▸ **EXERCISE REQUIREMENTS**: Every line from the line containing "Permitir cotações apenas de um" through the final line below is to be repeated exactly; no other line is.

▸ **DATA**:
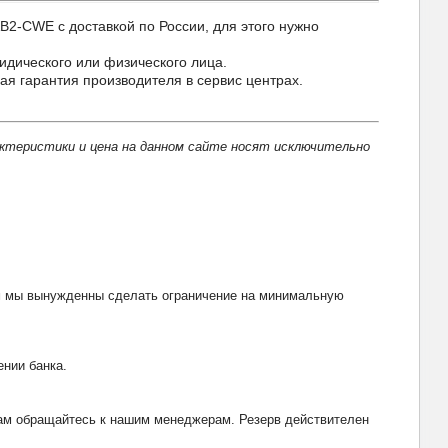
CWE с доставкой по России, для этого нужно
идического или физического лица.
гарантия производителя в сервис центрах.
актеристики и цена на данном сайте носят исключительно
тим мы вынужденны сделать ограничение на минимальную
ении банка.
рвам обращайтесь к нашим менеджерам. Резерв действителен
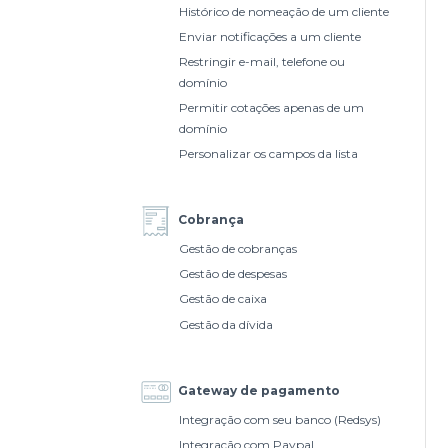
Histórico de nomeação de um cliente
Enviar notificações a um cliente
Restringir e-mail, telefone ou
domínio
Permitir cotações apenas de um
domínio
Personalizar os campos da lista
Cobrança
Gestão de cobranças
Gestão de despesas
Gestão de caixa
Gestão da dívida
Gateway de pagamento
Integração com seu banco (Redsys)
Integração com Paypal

▸ **ANSWER BELOW**:
Permitir cotações apenas de um
domínio
Personalizar os campos da lista
Cobrança
Gestão de cobranças
Gestão de despesas
Gestão de caixa
Gestão da dívida
Gateway de pagamento
Integração com seu banco (Redsys)
Integração com Paypal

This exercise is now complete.